══ Dataset records

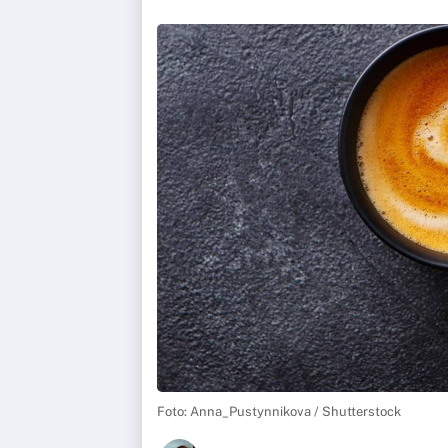
Foto: Anna_Pustynnikova / Shutterstock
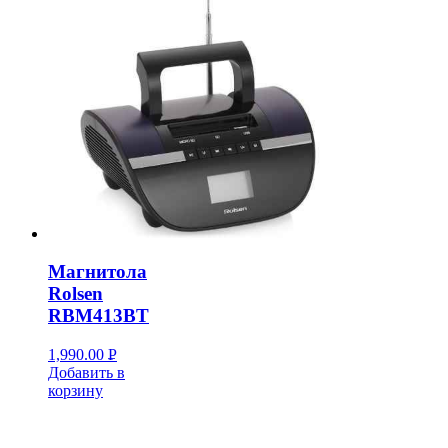
Магнитола
Rolsen
RBM413BT
1,990.00
Р
Добавить в
УБ.
корзину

════

• [Exercise objective] Aside from the pictures, copy all of the entries exactly.

• [Completed task]
Foto: Anna_Pustynnikova / Shutterstock
Магнитола
Rolsen
RBM413BT
1,990.00
Р
Добавить в
УБ.
корзину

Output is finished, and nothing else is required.